Sukeban, a new highly stylized league of joshi puroresu, took place under a freeway overpass—and delighted Miami fairgoers.
Janelle Zara ShareShare This Article
For 2023, the non-existent title of Miami Art Week Wildcard belongs to Wednesday night, when sometime after Janelle Monae hopped into the pool at The Edition, something like 2,000 people gathered under the Interstate 95 overpass in Downtown Miami to watch Japanese women in costume wrestle. A high point of the evening was watching a lady in a turquoise latex schoolgirl uniform land a dropkick—that is, both soles of the feet, launched from on top of the ropes—on her opponent’s chest. The crowd went absolutely wild.
This was Sukeban, a new highly stylized league of joshi puroresu, or Japanese professional women’s wrestling. Co-founded by entertainment executive Alex Detrick; professional wrestlers Orion Dove and Bull Nakano; and fashion designer Olympia Le-Tan, Sukeban launched in New York in September as a traveling show performed by professionals who otherwise live in Japan.
Orion Dove, also known as Ian Fried, “has been obsessed with this particular genre of Japanese wrestling for forever and sort of shared his passion with my brother in law [Alex Detrick],” Le-Tan told Artnet News. “They decided that they wanted to bring it to the U.S. and asked me to dress them.” After watching a few joshi puroresu videos, she took on the role of creative director, dramatizing the lighting, costumes, promotional photos and the merch with the goal of “opening it to a much wider audience.” She also commissioned few luxury flourishes perhaps underappreciated by a populist crowd, including cloisonné enamel champion belt designed by Marc Newson, and hats by Sir Stephen Jones, haute couture’s most-wanted milliner.
To my absolutely untrained eye, joshi puroresu is not unlike American WWE, a very specific art form where the sport of ritualized violence collides with the pageantry of drag. Imagine an opera distilled to its crudest form, where each player emotes the rough outline of a character in exaggerated conflict; where a Catwoman type in a latex luchador mask locks into strange choreography with a clownish mechanic with a red mullet.

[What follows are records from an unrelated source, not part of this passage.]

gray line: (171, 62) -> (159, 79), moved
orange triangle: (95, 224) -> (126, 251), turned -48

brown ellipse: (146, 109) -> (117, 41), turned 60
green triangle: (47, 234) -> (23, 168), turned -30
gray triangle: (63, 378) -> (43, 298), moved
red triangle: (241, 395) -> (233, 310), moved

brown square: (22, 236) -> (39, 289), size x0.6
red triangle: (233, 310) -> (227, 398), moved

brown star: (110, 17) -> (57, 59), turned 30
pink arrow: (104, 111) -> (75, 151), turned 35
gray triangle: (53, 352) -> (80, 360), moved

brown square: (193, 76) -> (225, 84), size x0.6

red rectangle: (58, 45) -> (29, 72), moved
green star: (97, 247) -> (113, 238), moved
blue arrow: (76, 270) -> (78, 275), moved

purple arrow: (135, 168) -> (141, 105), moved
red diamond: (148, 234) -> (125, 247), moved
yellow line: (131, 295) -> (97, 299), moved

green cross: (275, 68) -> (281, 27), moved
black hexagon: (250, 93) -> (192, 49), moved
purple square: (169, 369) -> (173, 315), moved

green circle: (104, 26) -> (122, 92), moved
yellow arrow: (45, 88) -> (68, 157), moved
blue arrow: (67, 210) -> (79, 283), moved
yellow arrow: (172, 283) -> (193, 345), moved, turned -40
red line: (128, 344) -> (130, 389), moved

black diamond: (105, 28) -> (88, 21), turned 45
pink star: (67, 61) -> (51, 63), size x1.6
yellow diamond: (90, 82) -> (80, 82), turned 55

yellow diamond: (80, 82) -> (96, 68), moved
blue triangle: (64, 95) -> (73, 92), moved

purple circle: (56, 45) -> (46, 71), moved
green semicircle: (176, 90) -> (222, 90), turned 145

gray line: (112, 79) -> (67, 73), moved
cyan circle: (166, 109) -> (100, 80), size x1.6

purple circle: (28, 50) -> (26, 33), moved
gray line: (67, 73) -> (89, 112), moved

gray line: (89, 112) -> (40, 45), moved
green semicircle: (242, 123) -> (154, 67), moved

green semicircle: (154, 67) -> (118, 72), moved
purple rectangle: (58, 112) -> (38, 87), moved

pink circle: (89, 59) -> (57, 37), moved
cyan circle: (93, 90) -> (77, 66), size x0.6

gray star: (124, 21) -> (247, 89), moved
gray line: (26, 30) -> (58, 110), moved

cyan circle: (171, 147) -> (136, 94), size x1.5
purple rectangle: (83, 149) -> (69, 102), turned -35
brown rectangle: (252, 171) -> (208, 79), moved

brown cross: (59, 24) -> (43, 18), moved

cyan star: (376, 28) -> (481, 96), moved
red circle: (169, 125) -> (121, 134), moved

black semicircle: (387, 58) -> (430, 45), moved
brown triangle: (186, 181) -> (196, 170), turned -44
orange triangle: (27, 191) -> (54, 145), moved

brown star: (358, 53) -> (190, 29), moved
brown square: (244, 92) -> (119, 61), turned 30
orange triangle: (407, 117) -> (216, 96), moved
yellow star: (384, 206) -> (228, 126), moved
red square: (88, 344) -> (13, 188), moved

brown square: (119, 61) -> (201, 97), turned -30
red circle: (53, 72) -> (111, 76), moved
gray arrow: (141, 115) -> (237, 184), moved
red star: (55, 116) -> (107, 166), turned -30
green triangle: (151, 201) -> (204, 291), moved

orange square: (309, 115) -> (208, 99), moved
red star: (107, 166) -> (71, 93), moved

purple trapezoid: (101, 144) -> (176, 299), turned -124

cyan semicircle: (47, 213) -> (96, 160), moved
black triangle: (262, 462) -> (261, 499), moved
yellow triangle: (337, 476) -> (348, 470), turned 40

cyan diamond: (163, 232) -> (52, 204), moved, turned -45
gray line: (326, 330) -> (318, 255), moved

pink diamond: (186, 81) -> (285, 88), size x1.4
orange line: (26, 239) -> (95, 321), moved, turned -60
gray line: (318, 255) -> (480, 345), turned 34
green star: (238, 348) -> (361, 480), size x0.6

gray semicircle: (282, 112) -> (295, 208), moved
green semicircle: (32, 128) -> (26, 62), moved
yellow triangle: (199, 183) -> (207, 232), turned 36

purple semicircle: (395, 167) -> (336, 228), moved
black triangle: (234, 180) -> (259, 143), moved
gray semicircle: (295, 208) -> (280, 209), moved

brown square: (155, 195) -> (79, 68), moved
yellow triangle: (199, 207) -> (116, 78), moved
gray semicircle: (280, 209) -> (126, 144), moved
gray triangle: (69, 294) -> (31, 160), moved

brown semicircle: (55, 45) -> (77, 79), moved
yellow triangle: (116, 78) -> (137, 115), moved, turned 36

There is no singing, no rising action nor resolution, only body slams, headlocks, and DDTs. Despite the high potential for kink, there’s thankfully no alienating erotic subtext; joshi puroresu was designed as inclusive femme entertainment.
“I’m with the goth bitches,” a young man behind me cheerfully told his girlfriends. Even if you’re unfamiliar with the league, you pick your victor based on aesthetic. Le-Tan styled the fighters into what she calls gangs—what you’d call a house in the context of drag, or a Jungian archetype in some schools of psychology. You’ve got high femmes in the Harajuku Stars wearing an array of monochrome latex schoolgirl uniforms, and your goth femmes in Dangerous Liaisons with Victorian, Vivienne Westwood-coded outfits. The butch queens are the Cherrybomb Girls with their oversized basketball shorts and bomber jackets, and The Vandals are a rag tag of weirdo misfits with the least cohesive costuming: there’s a harlequin and a gamer and a nerd with coke bottle glasses. Sukeban got its name for the Japanese word for “delinquent girl.” Is it camp? I don’t think so; they’re not dropkicking each other ironically. Is it good? That is in the eye of the beholder. The rapt, high-energy crowd under the purple-tinted lights was every kind of person: the young, the old, the fashion-oriented, the skateboarders.
Art Basel Europeans in Black Suits had a particularly hard time committing to the show—this is an art form that demands no intellectual effort from its audience and offers none in return. But for the rest of us, the vibe was not art fair but state fair, where we bought cans of beer at little carnival booths and drank them in the parking lot. I thought of Hermann Nitsch, who served white wine spritzers during his “abject” performances because he knew his audience needed to loosen up. I also thought of Paul Pfeiffer, whose work captures the absurd collective rituals of spectatorship.
As we got buzzed on a few beers and melted into the collective hysteria of a few thousand other people, while a Harajuku Star was piledriving a Vandal to the floor, I could not imagine a more special kind of joy.